This work investigates space–time trade-offs for permutation problems—such as the Traveling Salesman Problem—over additively idempotent semirings. By introducing a novel parameter called “chain efficiency” for set systems and constructing set systems with high chain efficiency, the study overcomes theoretical limitations of existing algorithmic frameworks and refutes a conjecture by Johnson et al. regarding the structure of set systems. Combining tools from extremal combinatorics and complexity analysis, the authors achieve, for the first time, an algorithm for the N-vertex Traveling Salesman Problem whose space S and time T satisfy S·T ≤ 3.7493^N, significantly improving upon the previous best bound of 3.9271^N.

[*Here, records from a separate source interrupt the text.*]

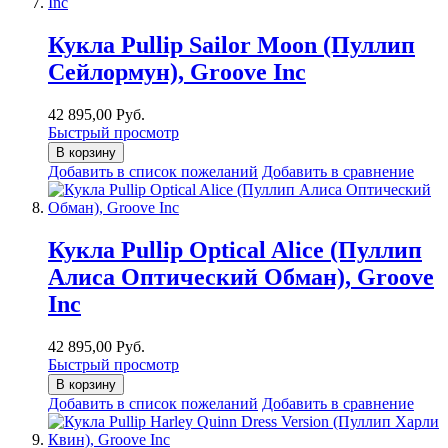
Кукла Pullip Sailor Moon (Пуллип
Сейлормун), Groove Inc
42 895,00 Руб.
Быстрый просмотр
В корзину
Добавить в список пожеланий
Добавить в сравнение
Кукла Pullip Optical Alice (Пуллип
Алиса Оптический Обман), Groove
Inc
42 895,00 Руб.
Быстрый просмотр
В корзину
Добавить в список пожеланий
Добавить в сравнение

We provide improved space-time tradeoffs for permutation problems over additively idempotent semi-rings. In particular, there is an algorithm for the Traveling Salesperson Problem that solves $N$-vertex instances using space $S$ and time $T$ where $S\cdot T \leq 3.7493^{N}$. This improves a previous work by Koivisto and Parviainen [SODA'10] where $S\cdot T \leq 3.9271^N$, and overcomes a barrier they identified, as their bound was shown to be optimal within their framework. To get our results, we introduce a new parameter of a set system that we call the chain efficiency. This relates the number of maximal chains contained in the set system with the cardinality of the system. We show that set systems of high efficiency imply efficient space-time tradeoffs for permutation problems, and give constructions of set systems with high chain efficiency, disproving a conjecture by Johnson, Leader and Russel [Comb. Probab. Comput.'15].